Leveraging The Topological Consistencies of Learning in Deep Neural Networks

TL;DR

This paper introduces a new, computationally efficient topological feature set for deep neural networks that can predict performance, estimate task similarity, and guide learning through structure constraints, enabling practical applications.

Contribution

The authors develop a novel class of topological features that are quick to compute, differentiable, and can be integrated into end-to-end training for improved DNN analysis and optimization.

Findings

Predicts DNN performance without test data or high-performance computing.

Effectively estimates task similarity using topological features.

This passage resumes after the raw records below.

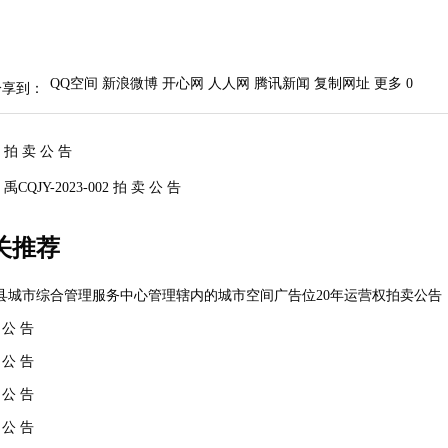
QQ空间
新浪微博
开心网
人人网
腾讯新闻
复制网址
更多
0
分享到：
：
拍 卖 公 告
：
禹CQJY-2023-002 拍 卖 公 告
关推荐
县城市综合管理服务中心管理辖内的城市空间广告位20年运营权拍卖公告
 公 告
 公 告
 公 告
 公 告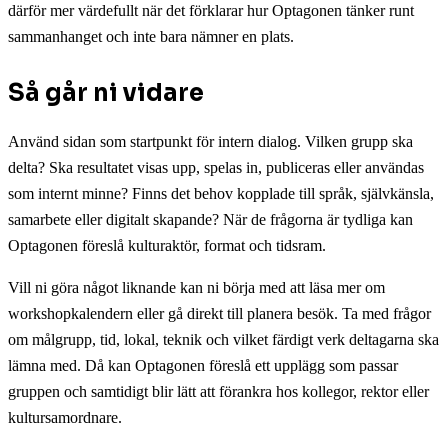
därför mer värdefullt när det förklarar hur Optagonen tänker runt
sammanhanget och inte bara nämner en plats.
Så går ni vidare
Använd sidan som startpunkt för intern dialog. Vilken grupp ska
delta? Ska resultatet visas upp, spelas in, publiceras eller användas
som internt minne? Finns det behov kopplade till språk, självkänsla,
samarbete eller digitalt skapande? När de frågorna är tydliga kan
Optagonen föreslå kulturaktör, format och tidsram.
Vill ni göra något liknande kan ni börja med att läsa mer om
workshopkalendern eller gå direkt till planera besök. Ta med frågor
om målgrupp, tid, lokal, teknik och vilket färdigt verk deltagarna ska
lämna med. Då kan Optagonen föreslå ett upplägg som passar
gruppen och samtidigt blir lätt att förankra hos kollegor, rektor eller
kultursamordnare.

Enables active learning by constraining DNN topologies during training.

Abstract

Recently, methods have been developed to accurately predict the testing performance of a Deep Neural Network (DNN) on a particular task, given statistics of its underlying topological structure. However, further leveraging this newly found insight for practical applications is intractable due to the high computational cost in terms of time and memory. In this work, we define a new class of topological features that accurately characterize the progress of learning while being quick to compute during running time. Additionally, our proposed topological features are readily equipped for backpropagation, meaning that they can be incorporated in end-to-end training. Our newly developed practical topological characterization of DNNs allows for an additional set of applications. We first show we can predict the performance of a DNN without a testing set and without the need for high-performance computing. We also demonstrate our topological characterization of DNNs is effective in estimating task similarity. Lastly, we show we can induce learning in DNNs by actively constraining the DNN's topological structure. This opens up new avenues in constricting the underlying structure of DNNs in a meta-learning framework.